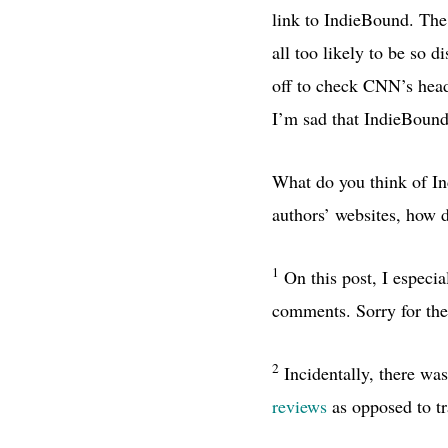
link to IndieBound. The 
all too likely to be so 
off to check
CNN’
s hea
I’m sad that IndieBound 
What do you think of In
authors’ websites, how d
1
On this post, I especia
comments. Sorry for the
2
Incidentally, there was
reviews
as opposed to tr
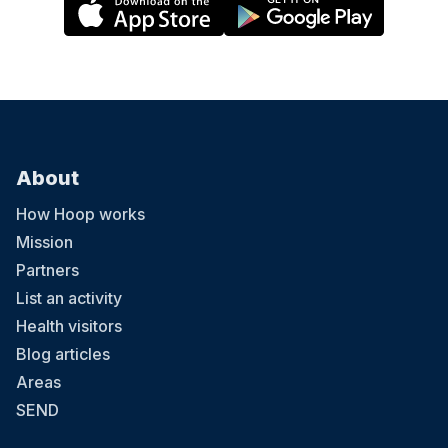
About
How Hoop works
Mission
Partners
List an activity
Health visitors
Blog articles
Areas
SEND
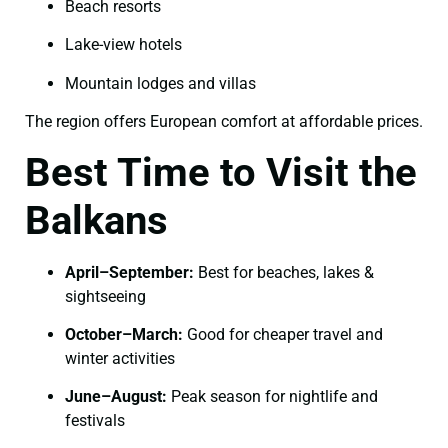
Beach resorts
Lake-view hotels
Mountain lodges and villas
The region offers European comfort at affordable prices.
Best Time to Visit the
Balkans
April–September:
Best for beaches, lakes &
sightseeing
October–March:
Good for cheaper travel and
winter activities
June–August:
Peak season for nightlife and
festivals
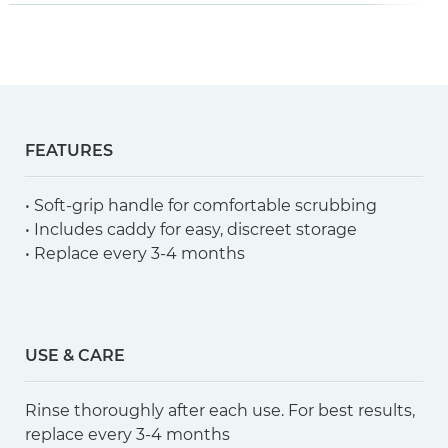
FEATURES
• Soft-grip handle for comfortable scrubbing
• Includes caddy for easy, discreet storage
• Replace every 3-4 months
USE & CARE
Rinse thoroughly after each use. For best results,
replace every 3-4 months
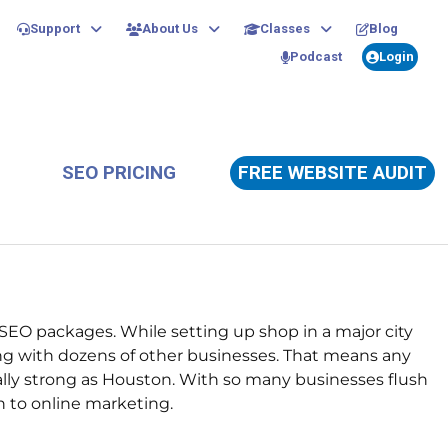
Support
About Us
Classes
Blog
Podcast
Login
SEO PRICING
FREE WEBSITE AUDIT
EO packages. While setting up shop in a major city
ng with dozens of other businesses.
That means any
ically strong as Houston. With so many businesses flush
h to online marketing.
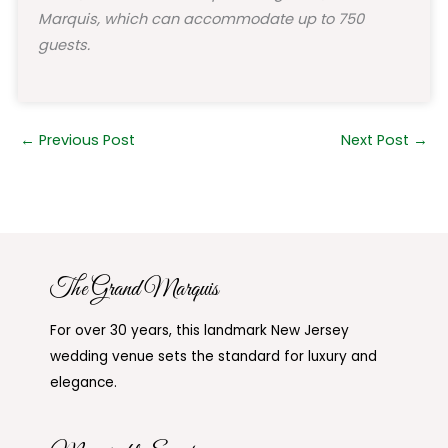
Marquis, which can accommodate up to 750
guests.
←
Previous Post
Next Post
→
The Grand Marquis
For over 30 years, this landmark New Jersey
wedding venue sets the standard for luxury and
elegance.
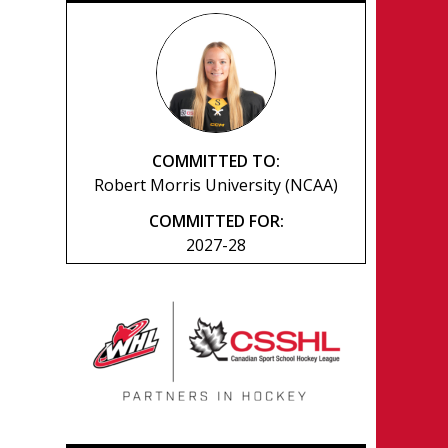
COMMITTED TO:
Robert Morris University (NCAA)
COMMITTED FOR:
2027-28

+++

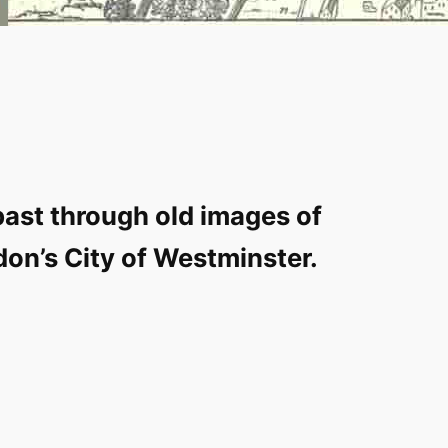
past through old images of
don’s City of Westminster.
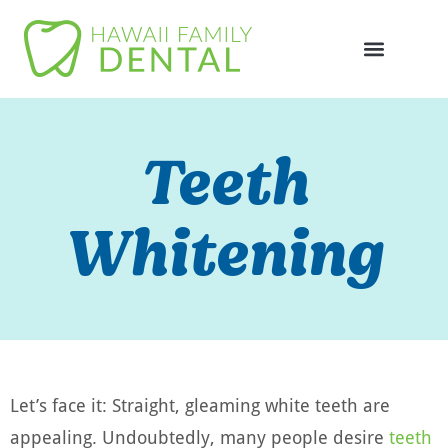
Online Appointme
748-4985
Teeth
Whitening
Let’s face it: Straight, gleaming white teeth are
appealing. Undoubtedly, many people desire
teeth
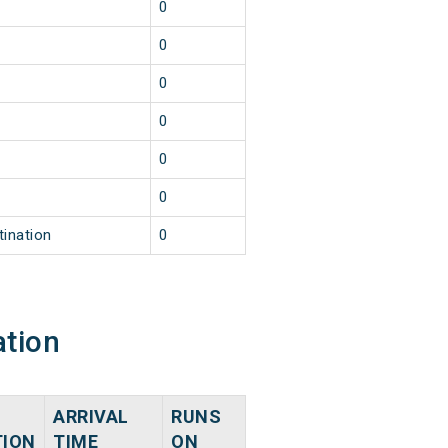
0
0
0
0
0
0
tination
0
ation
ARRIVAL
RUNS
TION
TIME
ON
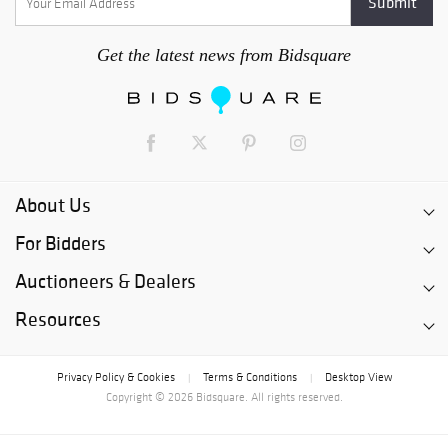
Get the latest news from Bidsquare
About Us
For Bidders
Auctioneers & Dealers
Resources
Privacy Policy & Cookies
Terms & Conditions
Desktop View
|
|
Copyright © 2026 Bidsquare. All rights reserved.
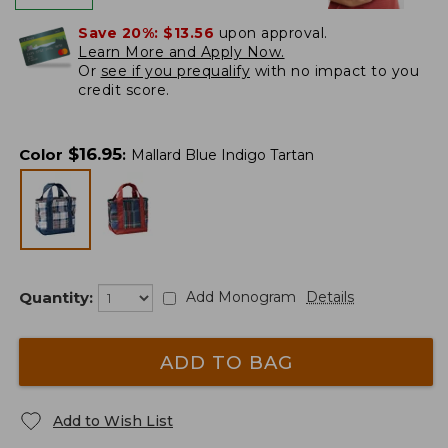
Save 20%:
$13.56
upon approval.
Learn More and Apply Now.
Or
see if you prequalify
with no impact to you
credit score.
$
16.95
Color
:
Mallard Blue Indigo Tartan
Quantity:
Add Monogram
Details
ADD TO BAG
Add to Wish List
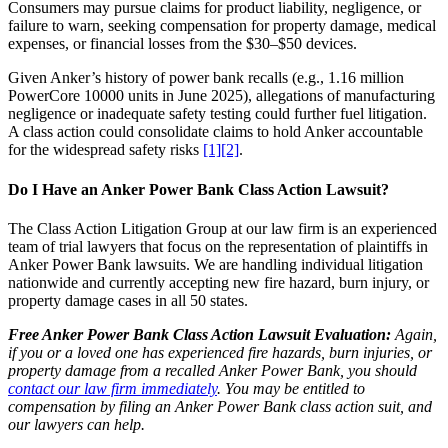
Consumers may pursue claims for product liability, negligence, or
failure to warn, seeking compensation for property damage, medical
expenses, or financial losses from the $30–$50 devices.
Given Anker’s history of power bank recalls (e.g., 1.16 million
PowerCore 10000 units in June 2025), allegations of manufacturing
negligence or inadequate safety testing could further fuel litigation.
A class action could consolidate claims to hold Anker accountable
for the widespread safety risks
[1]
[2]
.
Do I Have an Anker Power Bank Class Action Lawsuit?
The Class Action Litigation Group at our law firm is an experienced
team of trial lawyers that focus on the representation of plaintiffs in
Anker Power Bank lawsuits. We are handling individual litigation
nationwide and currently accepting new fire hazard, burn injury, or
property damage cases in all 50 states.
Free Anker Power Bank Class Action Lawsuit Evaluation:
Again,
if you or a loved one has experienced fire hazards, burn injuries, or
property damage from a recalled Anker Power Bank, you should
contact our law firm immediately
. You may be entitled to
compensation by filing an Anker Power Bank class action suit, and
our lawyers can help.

+++

Find the word "safety" in the entries, then copy out every line that has it.

__Solution for this task__.
negligence or inadequate safety testing could further fuel litigation.
for the widespread safety risks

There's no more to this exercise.